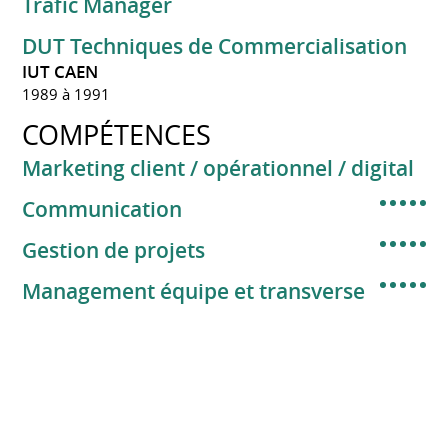
Trafic Manager
DUT Techniques de Commercialisation
IUT CAEN
1989 à 1991
COMPÉTENCES
Marketing client / opérationnel / digital
Communication
Gestion de projets
Management équipe et transverse
Excel
Gestion budgétaire
ORACLE BI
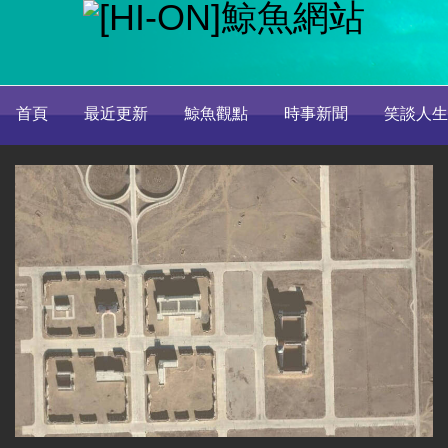
首頁
最近更新
鯨魚觀點
時事新聞
笑談人生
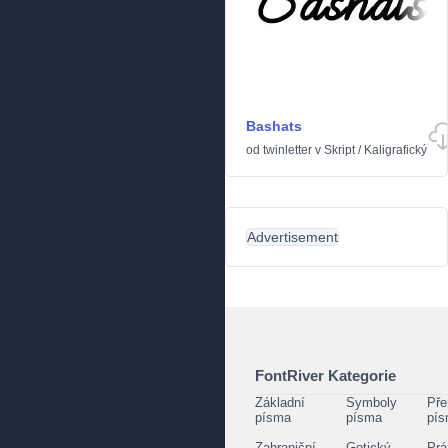
Bashats
od
twinletter
v
Skript
/
Kaligrafický
Advertisement
FontRiver Kategorie
Základní
Symboly
Pře
písma
písma
pí
Zahraniční
Gotický
Prá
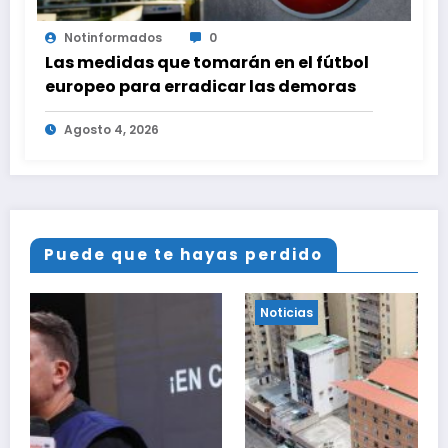
Notinformados
0
Las medidas que tomarán en el fútbol
europeo para erradicar las demoras
Agosto 4, 2026
Puede que te hayas perdido
Noticias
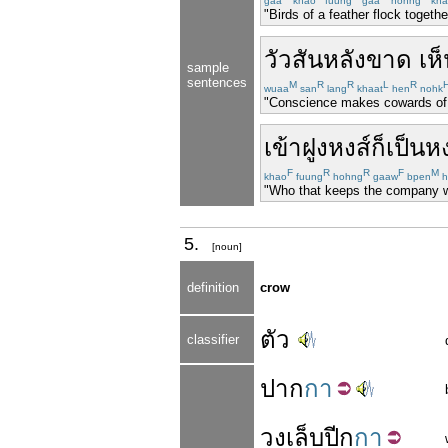
gaa
khao
fuung
gaa
hohng
kha
"Birds of a feather flock togethe
วัว
สันหลัง
ขาด
เห
sample
sentences
M
R
R
L
R
wuaa
san
lang
khaat
hen
nohk
"Conscience makes cowards of 
เข้า
ฝูง
หงส์
ก็
เป็น
หง
F
R
R
F
M
khao
fuung
hohng
gaaw
bpen
h
"Who that keeps the company wit
5.
[noun]
definition
crow
ตัว
classifier
ปาก
กา
วงเล็บ
ปีก
กา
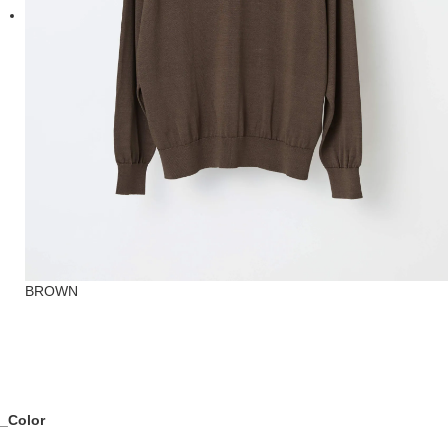
BROWN
_Color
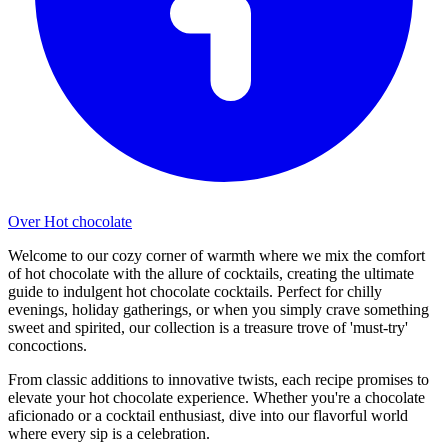
Over Hot chocolate
Welcome to our cozy corner of warmth where we mix the comfort
of hot chocolate with the allure of cocktails, creating the ultimate
guide to indulgent hot chocolate cocktails. Perfect for chilly
evenings, holiday gatherings, or when you simply crave something
sweet and spirited, our collection is a treasure trove of 'must-try'
concoctions.
From classic additions to innovative twists, each recipe promises to
elevate your hot chocolate experience. Whether you're a chocolate
aficionado or a cocktail enthusiast, dive into our flavorful world
where every sip is a celebration.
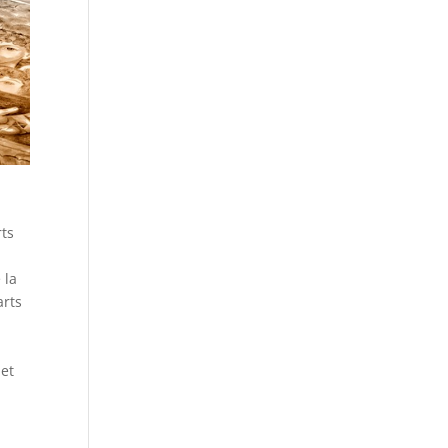
rts
 la
arts
 et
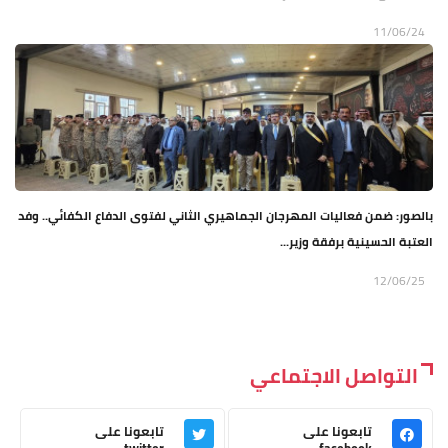
11/06/24
بالصور: ضمن فعاليات المهرجان الجماهيري الثاني لفتوى الدفاع الكفائي.. وفد
العتبة الحسينية برفقة وزير...
12/06/25
التواصل الاجتماعي
تابعونا على
تابعونا على
twitter
facebook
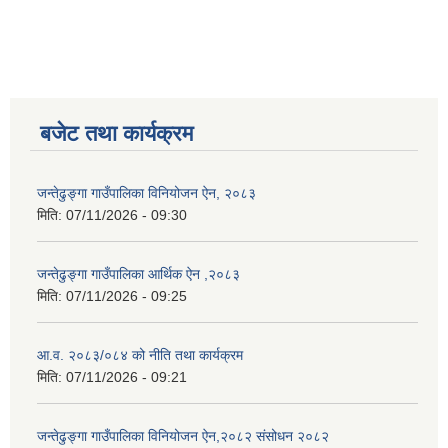
बजेट तथा कार्यक्रम
जन्तेढुङ्गा गाउँपालिका विनियोजन ऐन, २०८३
मिति:
07/11/2026 - 09:30
जन्तेढुङ्गा गाउँपालिका आर्थिक ऐन ,२०८३
मिति:
07/11/2026 - 09:25
आ.व. २०८३/०८४ को नीति तथा कार्यक्रम
मिति:
07/11/2026 - 09:21
जन्तेढुङ्गा गाउँपालिका विनियोजन ऐन,२०८२ संसोधन २०८२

▶ _Task goal_: Set out every record exactly, images excluded.

▶ _Written answer_:
Trafic Manager
DUT Techniques de Commercialisation
IUT CAEN
1989 à 1991
COMPÉTENCES
Marketing client / opérationnel / digital
Communication
Gestion de projets
Management équipe et transverse
Excel
Gestion budgétaire
ORACLE BI
首頁
最近更新
鯨魚觀點
時事新聞
笑談人生
Bashats
od
twinletter
v
Skript
/
Kaligrafický
Advertisement
FontRiver Kategorie
Základní
Symboly
Pře
písma
písma
pí
Zahraniční
Gotický
Prá
Notinformados
0
Las medidas que tomarán en el fútbol
europeo para erradicar las demoras
Agosto 4, 2026
Puede que te hayas perdido
Noticias
gaa
khao
fuung
gaa
hohng
kha
"Birds of a feather flock togethe
วัว
สันหลัง
ขาด
เห
sample
sentences
M
R
R
L
R
wuaa
san
lang
khaat
hen
nohk
"Conscience makes cowards of 
เข้า
ฝูง
หงส์
ก็
เป็น
หง
F
R
R
F
M
khao
fuung
hohng
gaaw
bpen
h
"Who that keeps the company wit
5.
[noun]
definition
crow
ตัว
classifier
ปาก
กา
วงเล็บ
ปีก
กา
BROWN
_Color
Over Hot chocolate
Welcome to our cozy corner of warmth where we mix the comfort
of hot chocolate with the allure of cocktails, creating the ultimate
guide to indulgent hot chocolate cocktails. Perfect for chilly
evenings, holiday gatherings, or when you simply crave something
sweet and spirited, our collection is a treasure trove of 'must-try'
concoctions.
From classic additions to innovative twists, each recipe promises to
elevate your hot chocolate experience. Whether you're a chocolate
aficionado or a cocktail enthusiast, dive into our flavorful world
where every sip is a celebration.
rts
 la
arts
 et
11/06/24
بالصور: ضمن فعاليات المهرجان الجماهيري الثاني لفتوى الدفاع الكفائي.. وفد
العتبة الحسينية برفقة وزير...
12/06/25
التواصل الاجتماعي
تابعونا على
تابعونا على
twitter
facebook
बजेट तथा कार्यक्रम
जन्तेढुङ्गा गाउँपालिका विनियोजन ऐन, २०८३
मिति:
07/11/2026 - 09:30
जन्तेढुङ्गा गाउँपालिका आर्थिक ऐन ,२०८३
मिति:
07/11/2026 - 09:25
आ.व. २०८३/०८४ को नीति तथा कार्यक्रम
मिति:
07/11/2026 - 09:21
जन्तेढुङ्गा गाउँपालिका विनियोजन ऐन,२०८२ संसोधन २०८२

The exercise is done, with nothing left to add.